Doktor dari Czech University of Life Science Prague, Republik Ceko itu mencontohkan, ada vendor yang siap untuk instalasi, layanan purna jual untuk maintenance yang dapat diakses seperti menggunakan mobile phone pada saat ini.
“Semua dapat diakses dengan mudah dan nilai ekonomis dari investasi ini mudah diakses dan dibeli dengan murah atau investasi yang efisien,” kata Yayan.

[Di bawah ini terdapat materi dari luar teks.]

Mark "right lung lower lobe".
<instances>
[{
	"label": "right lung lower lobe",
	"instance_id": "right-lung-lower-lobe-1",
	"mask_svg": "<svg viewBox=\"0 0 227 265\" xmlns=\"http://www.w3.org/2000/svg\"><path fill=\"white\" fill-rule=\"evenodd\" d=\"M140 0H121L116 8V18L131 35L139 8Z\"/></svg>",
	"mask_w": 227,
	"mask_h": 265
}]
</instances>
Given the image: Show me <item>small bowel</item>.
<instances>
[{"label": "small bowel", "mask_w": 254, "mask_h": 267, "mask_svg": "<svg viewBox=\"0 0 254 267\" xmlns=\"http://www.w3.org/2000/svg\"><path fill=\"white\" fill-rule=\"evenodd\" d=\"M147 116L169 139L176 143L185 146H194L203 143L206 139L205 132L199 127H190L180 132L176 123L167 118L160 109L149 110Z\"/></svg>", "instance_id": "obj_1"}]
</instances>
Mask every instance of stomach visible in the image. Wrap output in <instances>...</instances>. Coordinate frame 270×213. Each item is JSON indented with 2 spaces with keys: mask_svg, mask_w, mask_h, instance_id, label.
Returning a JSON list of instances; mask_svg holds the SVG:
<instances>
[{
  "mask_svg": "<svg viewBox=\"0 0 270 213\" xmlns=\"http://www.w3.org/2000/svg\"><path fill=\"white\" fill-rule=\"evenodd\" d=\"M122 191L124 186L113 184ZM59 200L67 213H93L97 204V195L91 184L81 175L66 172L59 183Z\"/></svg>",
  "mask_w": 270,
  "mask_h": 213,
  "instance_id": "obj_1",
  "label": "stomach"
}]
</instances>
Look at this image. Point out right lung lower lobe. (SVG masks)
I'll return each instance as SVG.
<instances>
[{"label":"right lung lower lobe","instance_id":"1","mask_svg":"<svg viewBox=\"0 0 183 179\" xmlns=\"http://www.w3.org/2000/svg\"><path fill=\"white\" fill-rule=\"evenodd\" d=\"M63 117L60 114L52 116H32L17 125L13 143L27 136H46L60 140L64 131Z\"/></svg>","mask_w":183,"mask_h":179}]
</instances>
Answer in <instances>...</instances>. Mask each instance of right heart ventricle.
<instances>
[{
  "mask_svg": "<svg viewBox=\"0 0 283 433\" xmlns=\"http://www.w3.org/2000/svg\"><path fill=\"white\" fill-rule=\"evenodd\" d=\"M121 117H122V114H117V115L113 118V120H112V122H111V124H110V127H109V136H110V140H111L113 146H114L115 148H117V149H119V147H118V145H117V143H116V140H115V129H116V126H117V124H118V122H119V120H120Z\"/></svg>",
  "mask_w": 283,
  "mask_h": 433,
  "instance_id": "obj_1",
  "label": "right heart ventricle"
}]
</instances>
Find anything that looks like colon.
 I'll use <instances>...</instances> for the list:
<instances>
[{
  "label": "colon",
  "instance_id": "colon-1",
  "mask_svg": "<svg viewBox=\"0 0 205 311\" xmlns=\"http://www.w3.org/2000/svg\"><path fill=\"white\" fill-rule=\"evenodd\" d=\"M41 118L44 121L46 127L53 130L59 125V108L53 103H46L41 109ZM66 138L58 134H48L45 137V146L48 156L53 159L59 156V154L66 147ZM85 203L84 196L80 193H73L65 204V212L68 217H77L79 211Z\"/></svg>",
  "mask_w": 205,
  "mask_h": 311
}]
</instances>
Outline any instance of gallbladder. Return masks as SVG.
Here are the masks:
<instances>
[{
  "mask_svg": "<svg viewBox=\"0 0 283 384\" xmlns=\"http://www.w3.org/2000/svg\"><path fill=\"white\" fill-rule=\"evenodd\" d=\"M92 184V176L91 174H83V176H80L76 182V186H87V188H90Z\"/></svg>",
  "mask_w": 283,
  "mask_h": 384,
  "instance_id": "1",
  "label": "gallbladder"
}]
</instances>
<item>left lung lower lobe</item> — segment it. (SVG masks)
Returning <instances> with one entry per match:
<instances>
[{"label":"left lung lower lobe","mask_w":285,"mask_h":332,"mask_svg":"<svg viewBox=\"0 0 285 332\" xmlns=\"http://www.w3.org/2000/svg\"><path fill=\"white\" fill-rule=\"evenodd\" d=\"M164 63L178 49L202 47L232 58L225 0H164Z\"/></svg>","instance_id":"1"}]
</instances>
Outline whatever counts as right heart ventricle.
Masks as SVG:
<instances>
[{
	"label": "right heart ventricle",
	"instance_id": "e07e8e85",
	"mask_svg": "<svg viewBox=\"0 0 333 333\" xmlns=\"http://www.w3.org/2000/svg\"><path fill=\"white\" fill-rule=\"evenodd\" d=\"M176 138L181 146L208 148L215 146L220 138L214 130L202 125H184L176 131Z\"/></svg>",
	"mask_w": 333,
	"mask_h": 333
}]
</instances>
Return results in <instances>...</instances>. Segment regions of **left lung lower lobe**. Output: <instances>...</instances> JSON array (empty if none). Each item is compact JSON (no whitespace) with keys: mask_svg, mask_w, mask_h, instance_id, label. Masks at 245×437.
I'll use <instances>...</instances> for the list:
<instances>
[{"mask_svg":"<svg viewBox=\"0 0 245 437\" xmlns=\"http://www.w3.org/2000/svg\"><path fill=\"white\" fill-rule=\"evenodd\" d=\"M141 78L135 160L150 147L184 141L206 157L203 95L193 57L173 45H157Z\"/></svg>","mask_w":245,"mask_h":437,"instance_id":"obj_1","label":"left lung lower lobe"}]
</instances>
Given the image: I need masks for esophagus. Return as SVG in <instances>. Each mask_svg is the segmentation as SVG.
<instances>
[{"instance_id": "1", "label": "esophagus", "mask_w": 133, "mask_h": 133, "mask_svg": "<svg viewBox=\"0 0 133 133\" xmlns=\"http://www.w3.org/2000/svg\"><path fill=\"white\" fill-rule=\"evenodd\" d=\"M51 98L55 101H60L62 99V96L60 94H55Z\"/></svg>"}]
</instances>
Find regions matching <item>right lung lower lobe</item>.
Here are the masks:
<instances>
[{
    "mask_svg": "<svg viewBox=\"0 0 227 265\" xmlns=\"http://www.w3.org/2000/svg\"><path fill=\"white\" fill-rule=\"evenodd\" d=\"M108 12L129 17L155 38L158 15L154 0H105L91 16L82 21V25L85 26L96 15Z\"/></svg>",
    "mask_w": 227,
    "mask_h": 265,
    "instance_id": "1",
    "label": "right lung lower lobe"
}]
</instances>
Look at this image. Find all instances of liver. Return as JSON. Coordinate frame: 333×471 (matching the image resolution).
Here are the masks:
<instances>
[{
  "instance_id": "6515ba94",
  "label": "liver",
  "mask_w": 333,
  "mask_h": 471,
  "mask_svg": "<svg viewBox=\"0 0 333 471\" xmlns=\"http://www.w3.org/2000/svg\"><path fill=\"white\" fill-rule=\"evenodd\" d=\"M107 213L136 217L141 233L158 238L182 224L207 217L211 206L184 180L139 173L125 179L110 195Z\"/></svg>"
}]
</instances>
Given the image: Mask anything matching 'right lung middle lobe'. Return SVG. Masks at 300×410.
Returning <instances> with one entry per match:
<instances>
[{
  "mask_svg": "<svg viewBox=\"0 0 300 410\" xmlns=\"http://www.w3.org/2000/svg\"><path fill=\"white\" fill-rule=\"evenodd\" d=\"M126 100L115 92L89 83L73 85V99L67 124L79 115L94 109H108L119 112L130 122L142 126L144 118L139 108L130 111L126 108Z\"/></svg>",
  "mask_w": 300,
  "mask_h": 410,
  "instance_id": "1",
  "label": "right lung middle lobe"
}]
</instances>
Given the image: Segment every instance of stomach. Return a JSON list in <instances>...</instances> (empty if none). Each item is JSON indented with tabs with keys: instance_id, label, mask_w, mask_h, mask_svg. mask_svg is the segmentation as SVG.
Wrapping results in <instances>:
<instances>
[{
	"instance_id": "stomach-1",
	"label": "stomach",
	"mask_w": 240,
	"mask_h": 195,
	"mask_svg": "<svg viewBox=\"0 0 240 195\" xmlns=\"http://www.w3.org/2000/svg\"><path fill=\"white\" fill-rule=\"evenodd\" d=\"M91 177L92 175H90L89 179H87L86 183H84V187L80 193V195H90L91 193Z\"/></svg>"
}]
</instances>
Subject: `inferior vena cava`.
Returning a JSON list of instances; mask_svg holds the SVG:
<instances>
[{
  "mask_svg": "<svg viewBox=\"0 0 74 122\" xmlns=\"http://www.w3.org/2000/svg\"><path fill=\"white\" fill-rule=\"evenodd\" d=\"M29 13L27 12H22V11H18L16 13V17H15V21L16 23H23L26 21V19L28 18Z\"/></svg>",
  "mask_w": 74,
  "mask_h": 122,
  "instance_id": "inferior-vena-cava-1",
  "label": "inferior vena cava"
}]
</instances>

Kedua, terkait investasi yang efisien untuk roofsolar PV tidak mudah. Yayan mencontohkan, di beberapa negara Eropa seperti Perancis, Jerman, Spanyol atau Italia Levelised Cost of Electricity (LCOE) kurang lebih 20 Eurocent/kWh, masih lebih tinggi jika dibandingkan dengan LCOE di wilayah Eropa Tengah Timur seperti Hungaria, Bulgaria, Romania, dan Estonia yang hanya 5-10 Eurocents/kWh pada 2017.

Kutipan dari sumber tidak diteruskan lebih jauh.